Since they did not have a home to live in, the Templetons lived with the William Baird family on their ranch (known later as Beaver Ranch) until the following spring. When the spring of 1863 arrived, the Templetons settled below the mouth of Shooks Run in what is now Colorado Springs.
That summer the Templetons had the first baby girl in El Paso County--Mary Harriet. During the winter of 1863, Henry Templeton operated a hotel in the northwest part of Colorado City. With increased Indian hostilities, town residents build a log stockade around the hotel and used it for a safe house for women and children.
Although the exact date is not known, in the mid-1860s (possibly 1864), Henry Templeton and his partner, Mr. White, established the region's second flour mill, naming the mill the "Hawkeye Mill." Templeton and several men had gone "east" to purchase the necessary equipment for the flour mill. The men bought a combine reaper and mower, a 10-horse power threshing machine, and used a string of horses for power. Upon their return, Templeton and the men then built a ditch off Fountain Creek to supply water to the new mill. Their business venture eventually failed.
Because of Colorado City's decline in population during the 1860s, many settlers who remained in the area speculated in town lots which were recorded on the Fosdick Plat. Having invested in many lots, some of which Henry could buy for $1.00 Henry Templeton later was able to sell them in the mid 1880s when the Midland Railroad constructed its offices and rails in 1886 and 1887. Templeton then invested his proceeds and, for $15,000 built the 3 story brick "Templeton Block" in 1891 on the present-day corner of Colorado Avenue and 25th Street, opposite its twin looking Waycott Opera House building on the east side of what was '5th' street then. He also built a home on the corner of Pikes Peak Avenue and 25th Street for his sickly wife. She died before it was completed, but he was surrounded by his family, all of whom lived close by, for the rest of his life. He died in 1914.
Both the 'Templeton Block' building at todays 2502 West Colorado, and that home still stand.

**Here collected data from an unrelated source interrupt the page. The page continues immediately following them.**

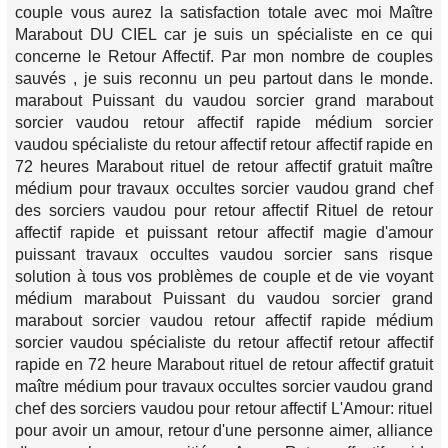
couple vous aurez la satisfaction totale avec moi Maître
Marabout DU CIEL car je suis un spécialiste en ce qui
concerne le Retour Affectif. Par mon nombre de couples
sauvés , je suis reconnu un peu partout dans le monde.
marabout Puissant du vaudou sorcier grand marabout
sorcier vaudou retour affectif rapide médium sorcier
vaudou spécialiste du retour affectif retour affectif rapide en
72 heures Marabout rituel de retour affectif gratuit maître
médium pour travaux occultes sorcier vaudou grand chef
des sorciers vaudou pour retour affectif Rituel de retour
affectif rapide et puissant retour affectif magie d'amour
puissant travaux occultes vaudou sorcier sans risque
solution à tous vos problèmes de couple et de vie voyant
médium marabout Puissant du vaudou sorcier grand
marabout sorcier vaudou retour affectif rapide médium
sorcier vaudou spécialiste du retour affectif retour affectif
rapide en 72 heure Marabout rituel de retour affectif gratuit
maître médium pour travaux occultes sorcier vaudou grand
chef des sorciers vaudou pour retour affectif L'Amour: rituel
pour avoir un amour, retour d'une personne aimer, alliance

Henry's entire family were involved in the Methodist Churches of Colorado City and he was a generous doner. In fact Henry Templeton was often called the 'Father of Methodism of Colorado City'
Henry had built a smaller, narrow building, between his home and the Templeton Block and rented it out. It became one of the earliest Mortuaries in Colorado City. At times, when the staff was unable to do it, Henry delivered services to the bereaved families in a small room in that building, before their loved ones were taken to the cemetery to be buried.